What does keep me ‘safe’ online?

Web browsers do have unsafe site detection systems to help keep users aware and away from websites detected and/or reported as being illegitimate or nefarious.

Even with these systems, given the automated scale of how phishing (for example) sites can be born and operated the war against online baddies will continue to rage on.

Making HTTPS the new standard means phishing sites based on HTTP are less likely to succeed on the basis that users will see the ‘Not secure’ indication and hopefully will be less likely to engage in the site (entering personal information etc).

While HTTPS is easy to implement, it will still add a layer of complexity (however small) for these online baddies which increases their ‘cost’ of being bad.

Quick-fire debunking of some of the related questions/statements circling at the moment

“Google is trying to influence the Internet”

By promoting encryption? Awful!

“My website doesn’t need HTTPS”

Read this, this and this.

“Extended Validation is important and wonderful”

Un-bias (non-vendor driven usually) data summarily shows that users do not behave differently when EV is not present in order to give EV any meaning/value.

“Implementing HTTPS will cost me money”

LetsEncrypt is free.

“Implementing HTTPS will cost me time/effort”

Yes, but what part of your website doesn’t? — content creation through to upgrading WordPress or patching your server all take effort.
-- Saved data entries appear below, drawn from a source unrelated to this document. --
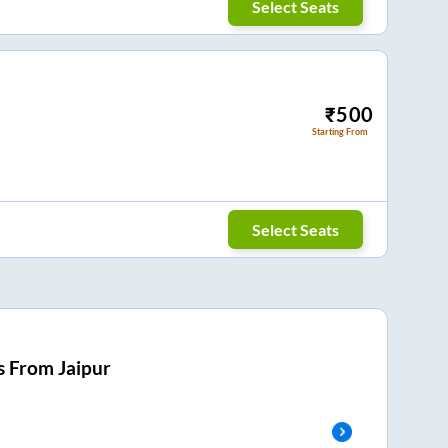
Select Seats
₹
500
Starting From
Select Seats
s From
Jaipur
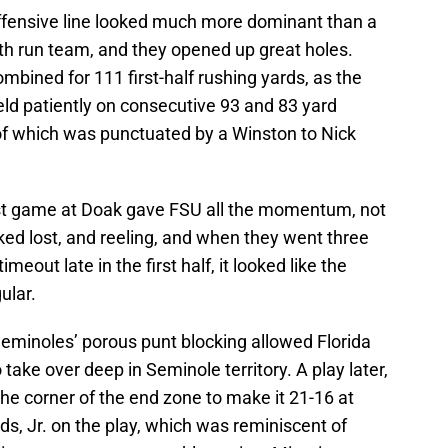
ffensive line looked much more dominant than a
uth run team, and they opened up great holes.
mbined for 111 first-half rushing yards, as the
eld patiently on consecutive 93 and 83 yard
 of which was punctuated by a Winston to Nick
last game at Doak gave FSU all the momentum, not
oked lost, and reeling, and when they went three
meout late in the first half, it looked like the
ular.
eminoles’ porous punt blocking allowed Florida
 take over deep in Seminole territory. A play later,
the corner of the end zone to make it 21-16 at
s, Jr. on the play, which was reminiscent of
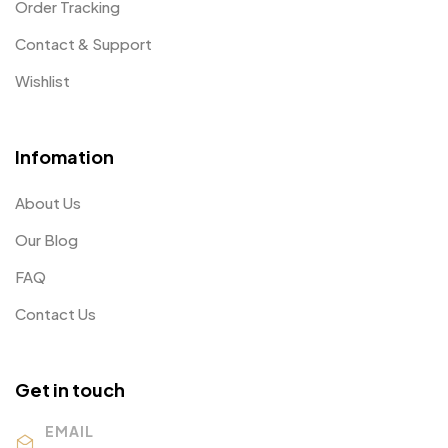
Order Tracking
Contact & Support
Wishlist
Infomation
About Us
Our Blog
FAQ
Contact Us
Get in touch
EMAIL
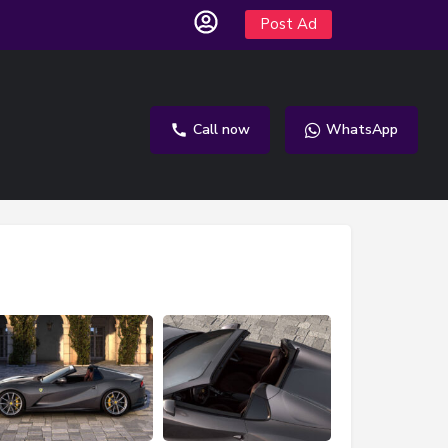
Post Ad
Call now
WhatsApp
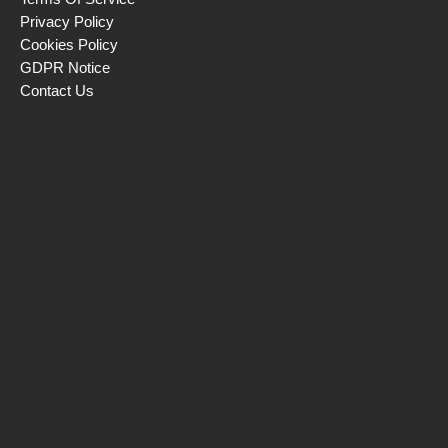
Privacy Policy
Cookies Policy
GDPR Notice
Contact Us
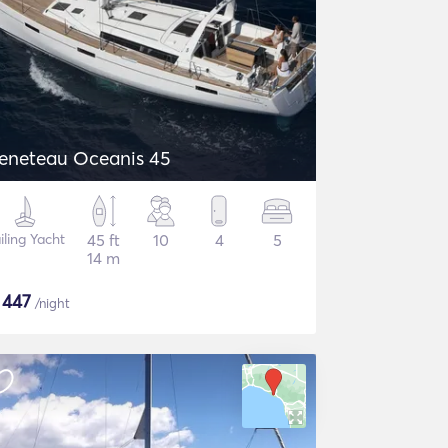
eneteau Oceanis 45
iling Yacht
45 ft
10
4
5
14 m
$
447
/night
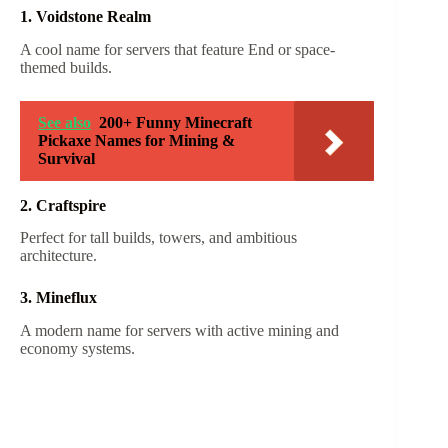
1. Voidstone Realm
A cool name for servers that feature End or space-
themed builds.
See also
200+ Funny Minecraft
Pickaxe Names for Mining &
Survival
2. Craftspire
Perfect for tall builds, towers, and ambitious
architecture.
3. Mineflux
A modern name for servers with active mining and
economy systems.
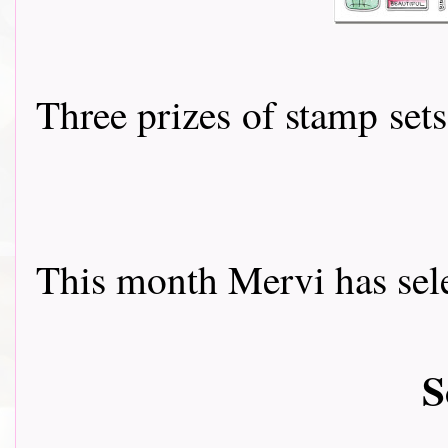
Three prizes of stamp se
This month Mervi has sele
S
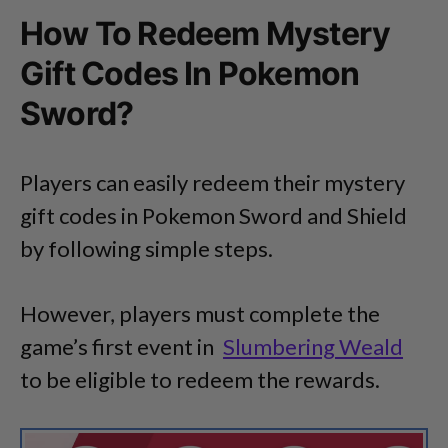
How To Redeem Mystery
Gift Codes In Pokemon
Sword?
Players can easily redeem their mystery
gift codes in Pokemon Sword and Shield
by following simple steps.
However, players must complete the
game’s first event in
Slumbering Weald
to be eligible to redeem the rewards.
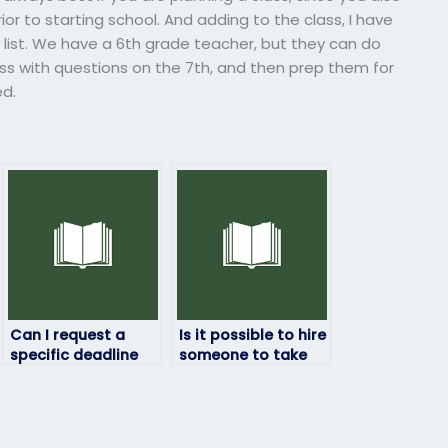
r to starting school. And adding to the class, I have
list. We have a 6th grade teacher, but they can do
ass with questions on the 7th, and then prep them for
ed.
Can I request a
Is it possible to hire
specific deadline
someone to take
for completing my
my math exam
math exam?
discreetly?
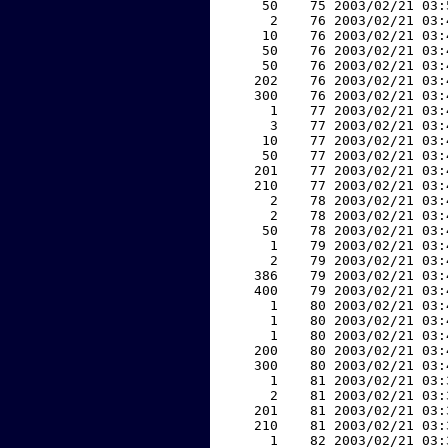
    50    75 2003/02/21 03:
     2    76 2003/02/21 03:
    10    76 2003/02/21 03:
    50    76 2003/02/21 03:
    50    76 2003/02/21 03:
   202    76 2003/02/21 03:
   300    76 2003/02/21 03:
     1    77 2003/02/21 03:
     3    77 2003/02/21 03:
    10    77 2003/02/21 03:
    50    77 2003/02/21 03:
   201    77 2003/02/21 03:
   210    77 2003/02/21 03:
     2    78 2003/02/21 03:
     2    78 2003/02/21 03:
    50    78 2003/02/21 03:
     1    79 2003/02/21 03:
     2    79 2003/02/21 03:
   386    79 2003/02/21 03:
   400    79 2003/02/21 03:
     1    80 2003/02/21 03:
     1    80 2003/02/21 03:
     1    80 2003/02/21 03:
   200    80 2003/02/21 03:
   300    80 2003/02/21 03:
     1    81 2003/02/21 03:
     2    81 2003/02/21 03:
   201    81 2003/02/21 03:
   210    81 2003/02/21 03:
     1    82 2003/02/21 03:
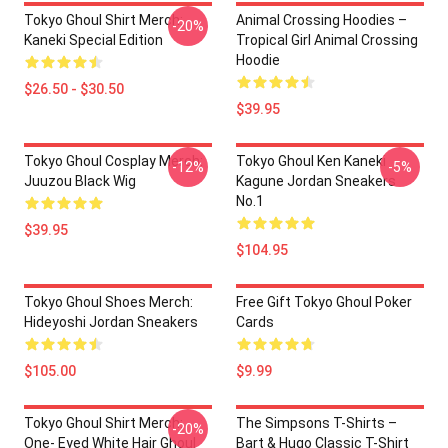
Tokyo Ghoul Shirt Merch:
Animal Crossing Hoodies –
-20%
Kaneki Special Edition
Tropical Girl Animal Crossing
Hoodie
$26.50 - $30.50
$39.95
Tokyo Ghoul Cosplay Merch:
Tokyo Ghoul Ken Kaneki
-12%
-5%
Juuzou Black Wig
Kagune Jordan Sneakers
No.1
$39.95
$104.95
Tokyo Ghoul Shoes Merch:
Free Gift Tokyo Ghoul Poker
Hideyoshi Jordan Sneakers
Cards
$105.00
$9.99
Tokyo Ghoul Shirt Merch:
The Simpsons T-Shirts –
-20%
One- Eyed White Hair Ghoul
Bart & Hugo Classic T-Shirt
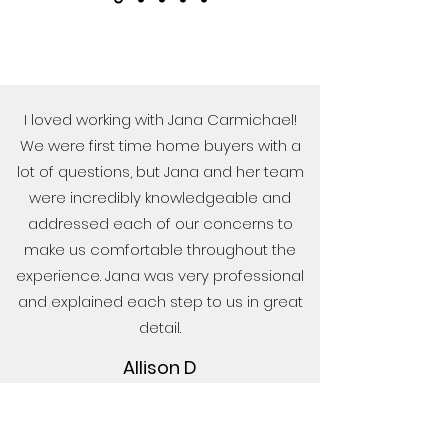
I loved working with Jana Carmichael!
We were first time home buyers with a
lot of questions, but Jana and her team
were incredibly knowledgeable and
addressed each of our concerns to
make us comfortable throughout the
experience. Jana was very professional
and explained each step to us in great
detail.
Allison D
Wilson Realty did such an amazing job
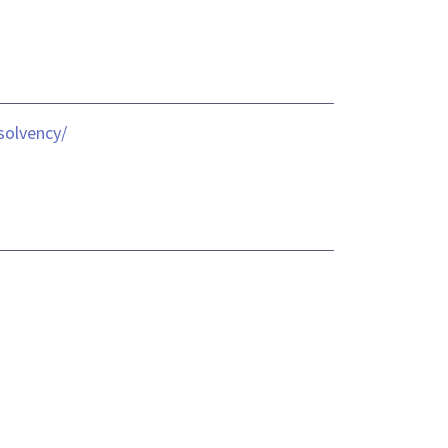
solvency/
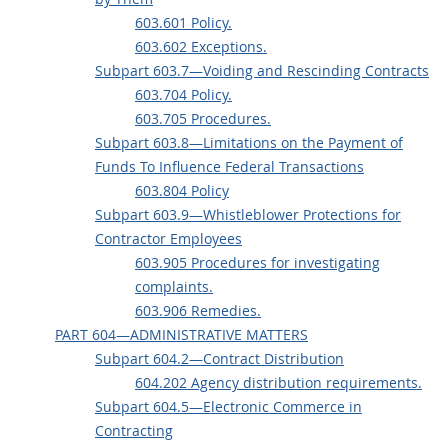
603.601 Policy.
603.602 Exceptions.
Subpart 603.7—Voiding and Rescinding Contracts
603.704 Policy.
603.705 Procedures.
Subpart 603.8—Limitations on the Payment of
Funds To Influence Federal Transactions
603.804 Policy
Subpart 603.9—Whistleblower Protections for
Contractor Employees
603.905 Procedures for investigating
complaints.
603.906 Remedies.
PART 604—ADMINISTRATIVE MATTERS
Subpart 604.2—Contract Distribution
604.202 Agency distribution requirements.
Subpart 604.5—Electronic Commerce in
Contracting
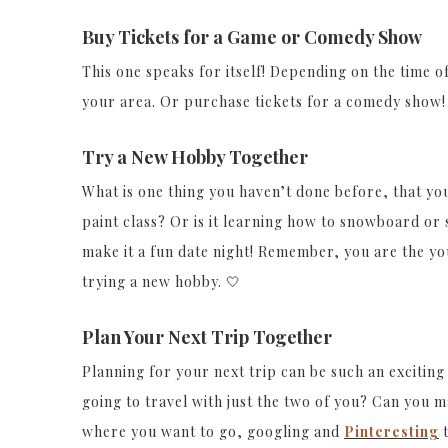
Buy Tickets for a Game or Comedy Show
This one speaks for itself! Depending on the time of
your area. Or purchase tickets for a comedy show!
Try a New Hobby Together
What is one thing you haven’t done before, that you 
paint class? Or is it learning how to snowboard or s
make it a fun date night! Remember, you are the you
trying a new hobby. 🤍
Plan Your Next Trip Together
Planning for your next trip can be such an exciting
going to travel with just the two of you? Can you ma
where you want to go, googling and
Pinteresting
t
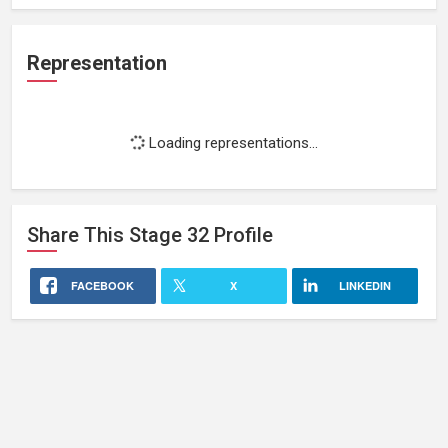
Representation
Loading representations...
Share This
Stage 32
Profile
FACEBOOK
X
LINKEDIN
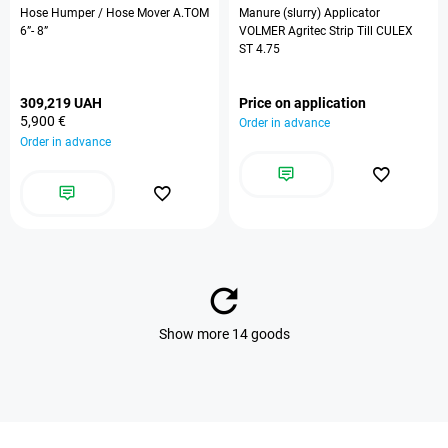
Hose Humper / Hose Mover A.TOM
Manure (slurry) Applicator
6”- 8”
VOLMER Agritec Strip Till CULEX
ST 4.75
309,219 UAH
Price on application
5,900 €
Order in advance
Order in advance
Show more 14 goods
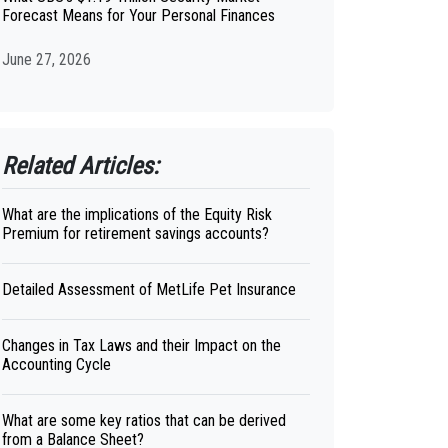
Forecast Means for Your Personal Finances
June 27, 2026
Related Articles:
What are the implications of the Equity Risk
Premium for retirement savings accounts?
Detailed Assessment of MetLife Pet Insurance
Changes in Tax Laws and their Impact on the
Accounting Cycle
What are some key ratios that can be derived
from a Balance Sheet?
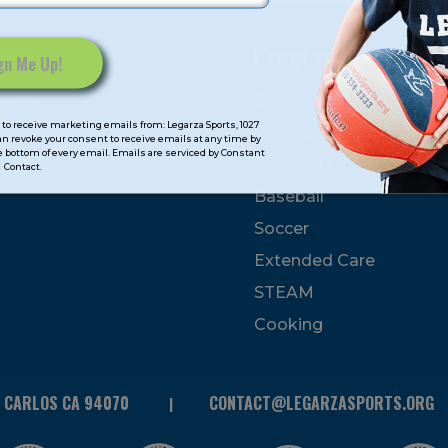
mps
Program Categorie
mmer
Basketball
to receive marketing emails from: Legarza Sports, 1027
Volleyball
can revoke your consent to receive emails at any time by
 bottom of every email. Emails are serviced by Constant
All-Sports
Contact.
Baseball
Soccer
Extended Care
STEAM
Cooking
N CARLOS CA 94070
CONTACT@LEGARZASPORTS.ORG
“Implementing HTTPS is hard”

Putting any thoughts I have about CloudFlare to one side: check out a micro-site from Troy Hunthttps://httpsiseasy.com/.

My internet technology varies — I use different ISPs in different locations, I use AWS’ public cloud and multiple private clouds (usually VMWare) with a mixture of control panels (DirectAdmin and cPanel) or no control panel at all (boring LAMP on Ubuntu all managed via SSH) and even have some shared hosting.

I don’t recall expelling much effort implementing HTTPS across the board. HSTS was also easy/quick. CSP was much harder on my more complex sites.